→ Problem to work on
Repeat only the lines running from the beginning of the material through the line that contains "negiranje genocida, drugih ratnih".

----

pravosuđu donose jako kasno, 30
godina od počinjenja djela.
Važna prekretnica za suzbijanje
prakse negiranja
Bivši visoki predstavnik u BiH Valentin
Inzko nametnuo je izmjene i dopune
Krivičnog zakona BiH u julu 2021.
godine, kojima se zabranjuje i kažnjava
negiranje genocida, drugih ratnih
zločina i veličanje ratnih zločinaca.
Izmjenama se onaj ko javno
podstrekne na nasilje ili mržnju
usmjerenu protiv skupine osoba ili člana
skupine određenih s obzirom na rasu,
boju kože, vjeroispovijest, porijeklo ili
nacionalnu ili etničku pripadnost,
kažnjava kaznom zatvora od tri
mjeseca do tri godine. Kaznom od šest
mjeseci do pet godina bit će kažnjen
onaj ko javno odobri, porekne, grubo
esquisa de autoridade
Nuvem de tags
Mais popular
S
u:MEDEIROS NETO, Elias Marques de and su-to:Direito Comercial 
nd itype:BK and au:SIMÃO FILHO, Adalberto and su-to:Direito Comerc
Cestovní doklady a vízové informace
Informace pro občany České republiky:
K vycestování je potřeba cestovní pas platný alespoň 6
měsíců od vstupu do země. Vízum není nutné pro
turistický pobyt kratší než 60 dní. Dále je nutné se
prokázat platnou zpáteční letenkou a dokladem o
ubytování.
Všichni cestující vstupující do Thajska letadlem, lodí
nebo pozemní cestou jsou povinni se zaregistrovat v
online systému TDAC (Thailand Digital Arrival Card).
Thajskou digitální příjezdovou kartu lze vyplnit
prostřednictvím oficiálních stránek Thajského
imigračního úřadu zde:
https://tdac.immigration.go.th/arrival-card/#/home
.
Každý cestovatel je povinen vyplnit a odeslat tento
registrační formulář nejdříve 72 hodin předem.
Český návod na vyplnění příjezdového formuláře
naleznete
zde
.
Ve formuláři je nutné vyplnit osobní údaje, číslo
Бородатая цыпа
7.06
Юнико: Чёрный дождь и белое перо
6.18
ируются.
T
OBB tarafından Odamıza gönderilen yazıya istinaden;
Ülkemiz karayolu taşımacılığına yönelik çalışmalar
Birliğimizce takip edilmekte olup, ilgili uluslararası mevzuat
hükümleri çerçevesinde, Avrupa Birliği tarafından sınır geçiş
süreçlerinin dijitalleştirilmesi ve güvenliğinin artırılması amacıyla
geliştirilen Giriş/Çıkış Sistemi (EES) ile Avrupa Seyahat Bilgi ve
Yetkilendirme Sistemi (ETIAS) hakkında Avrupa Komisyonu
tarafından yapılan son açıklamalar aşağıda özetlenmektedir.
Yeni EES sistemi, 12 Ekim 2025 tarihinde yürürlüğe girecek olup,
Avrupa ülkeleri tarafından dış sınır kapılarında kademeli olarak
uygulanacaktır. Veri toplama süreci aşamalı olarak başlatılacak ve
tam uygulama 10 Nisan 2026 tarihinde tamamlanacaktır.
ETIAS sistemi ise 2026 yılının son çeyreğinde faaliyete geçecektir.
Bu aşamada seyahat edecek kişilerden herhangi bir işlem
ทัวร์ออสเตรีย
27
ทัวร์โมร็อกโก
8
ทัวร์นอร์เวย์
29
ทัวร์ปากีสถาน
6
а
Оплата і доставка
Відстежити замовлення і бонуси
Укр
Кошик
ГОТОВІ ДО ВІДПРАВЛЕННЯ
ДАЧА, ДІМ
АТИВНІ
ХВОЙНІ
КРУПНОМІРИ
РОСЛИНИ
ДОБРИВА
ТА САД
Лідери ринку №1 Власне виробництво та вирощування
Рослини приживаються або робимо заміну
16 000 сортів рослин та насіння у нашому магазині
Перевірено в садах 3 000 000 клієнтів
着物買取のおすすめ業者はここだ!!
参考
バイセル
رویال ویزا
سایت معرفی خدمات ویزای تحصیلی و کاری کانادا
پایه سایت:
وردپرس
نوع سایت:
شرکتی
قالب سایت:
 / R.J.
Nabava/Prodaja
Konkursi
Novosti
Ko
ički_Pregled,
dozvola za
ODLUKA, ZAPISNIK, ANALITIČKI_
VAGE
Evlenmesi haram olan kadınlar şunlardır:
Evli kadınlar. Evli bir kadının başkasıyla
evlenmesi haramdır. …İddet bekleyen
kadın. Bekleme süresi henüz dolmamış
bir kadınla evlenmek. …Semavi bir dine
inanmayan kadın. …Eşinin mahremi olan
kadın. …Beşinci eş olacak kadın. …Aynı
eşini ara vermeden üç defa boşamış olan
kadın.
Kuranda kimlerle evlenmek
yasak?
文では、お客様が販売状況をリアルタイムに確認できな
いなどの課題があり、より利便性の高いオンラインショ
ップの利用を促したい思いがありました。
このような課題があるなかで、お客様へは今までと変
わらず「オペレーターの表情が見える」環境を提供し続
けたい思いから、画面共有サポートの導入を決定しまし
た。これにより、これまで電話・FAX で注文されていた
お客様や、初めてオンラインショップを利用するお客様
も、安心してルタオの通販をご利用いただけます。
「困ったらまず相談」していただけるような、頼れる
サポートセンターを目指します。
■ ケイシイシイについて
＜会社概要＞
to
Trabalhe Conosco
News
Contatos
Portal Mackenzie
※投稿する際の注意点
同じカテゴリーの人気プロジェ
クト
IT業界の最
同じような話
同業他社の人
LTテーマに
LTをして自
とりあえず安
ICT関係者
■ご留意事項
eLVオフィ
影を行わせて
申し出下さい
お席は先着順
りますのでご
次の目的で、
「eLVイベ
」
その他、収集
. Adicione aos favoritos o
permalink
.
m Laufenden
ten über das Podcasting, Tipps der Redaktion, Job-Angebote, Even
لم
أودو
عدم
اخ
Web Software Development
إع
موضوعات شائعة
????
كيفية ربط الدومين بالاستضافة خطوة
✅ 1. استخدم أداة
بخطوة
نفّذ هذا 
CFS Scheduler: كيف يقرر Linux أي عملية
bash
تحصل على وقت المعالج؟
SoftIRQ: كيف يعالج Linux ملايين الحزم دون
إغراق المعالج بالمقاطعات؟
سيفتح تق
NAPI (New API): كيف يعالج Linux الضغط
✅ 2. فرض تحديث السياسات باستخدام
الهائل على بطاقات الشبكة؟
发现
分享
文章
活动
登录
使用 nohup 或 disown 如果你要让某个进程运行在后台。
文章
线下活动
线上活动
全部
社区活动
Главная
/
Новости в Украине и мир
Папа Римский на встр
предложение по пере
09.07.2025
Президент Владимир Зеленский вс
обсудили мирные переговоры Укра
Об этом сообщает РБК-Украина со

----

→ Solved problem
pravosuđu donose jako kasno, 30
godina od počinjenja djela.
Važna prekretnica za suzbijanje
prakse negiranja
Bivši visoki predstavnik u BiH Valentin
Inzko nametnuo je izmjene i dopune
Krivičnog zakona BiH u julu 2021.
godine, kojima se zabranjuje i kažnjava
negiranje genocida, drugih ratnih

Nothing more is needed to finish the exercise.